Running CloudSlash across multiple CI/CD runner nodes creates unavoidable network partitions. If Runner A mutates node 1 while Runner B mutates node 2, routing both mutations through a centralized SQL store risks transaction lock failure: the fundamental CAP Theorem constraint.

The answer is to drop centralized locking entirely and track internal state with a Last-Writer-Wins (LWW) Map CRDT.

Mathematical Formalization

A CRDT guarantees convergence mathematically. The merge(X, Y) operation must satisfy three properties:

  1. Commutativity: \(X \cup Y = Y \cup X\). Order doesn't matter.
  2. Associativity: \((X \cup Y) \cup Z = X \cup (Y \cup Z)\). Grouping doesn't matter.
  3. Idempotency: \(X \cup X = X\).
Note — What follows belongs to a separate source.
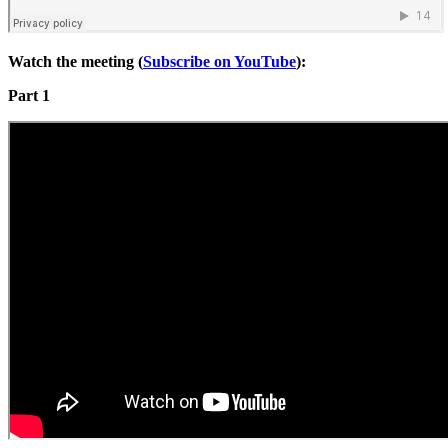
Watch the meeting (
Subscribe on YouTube
):
Part 1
Applying the same update twice has no effect.

Go Implementation

Each mutating event is indexed against local physical clocks.

// pkg/engine/sau/crdt.go
type LWWRegister struct {
    Value     interface{}
    Timestamp int64
}

type LWWMap struct {
    Data map[string]LWWRegister
    Mu   sync.RWMutex
}

func (m *LWWMap) Merge(remoteMap map[string]LWWRegister) {
    m.Mu.Lock()
    defer m.Mu.Unlock()

    for key, remoteReg := range remoteMap {
        localReg, exists := m.Data[key]
        if !exists || remoteReg.Timestamp > localReg.Timestamp {
            m.Data[key] = remoteReg
        }
        // In exact timestamp collisions, arbitrarily prefer remote to satisfy commutativity
        if exists && remoteReg.Timestamp == localReg.Timestamp {
            // Compare bytes deterministically if utilizing vectors
            m.Data[key] = remoteReg
        }
    }
}

Saga Resumption

If a daemon crashes with exit status 137 (OOM kill) mid-saga, the LWW Map guarantees exact state continuity on restart.

The restarted daemon reads its persisted CRDT payload. Because steps n=1 and n=2 were logged with monotonic timestamps, the map mathematically reflects exactly what happened before the kernel fault. The daemon picks up at n=3 or executes the required compensation sequence.